» Exercise instructions: Please return the listing below exactly, without any of its pictures.

--- Material for the task ---

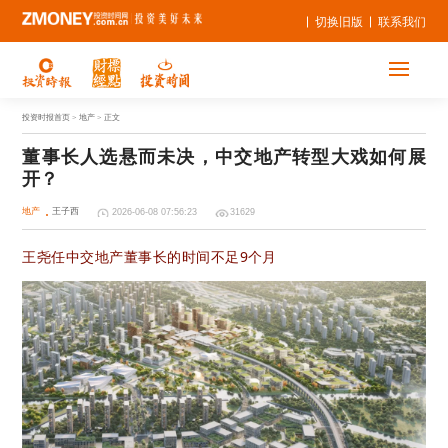
切换旧版
联系我们
投资时报首页
> 地产 > 正文
董事长人选悬而未决，中交地产转型大戏如何展
开？
地产
王子西
2026-06-08 07:56:23
31629
王尧任中交地产董事长的时间不足9个月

---

» Result:
切换旧版
联系我们
投资时报首页
> 地产 > 正文
董事长人选悬而未决，中交地产转型大戏如何展
开？
地产
王子西
2026-06-08 07:56:23
31629
王尧任中交地产董事长的时间不足9个月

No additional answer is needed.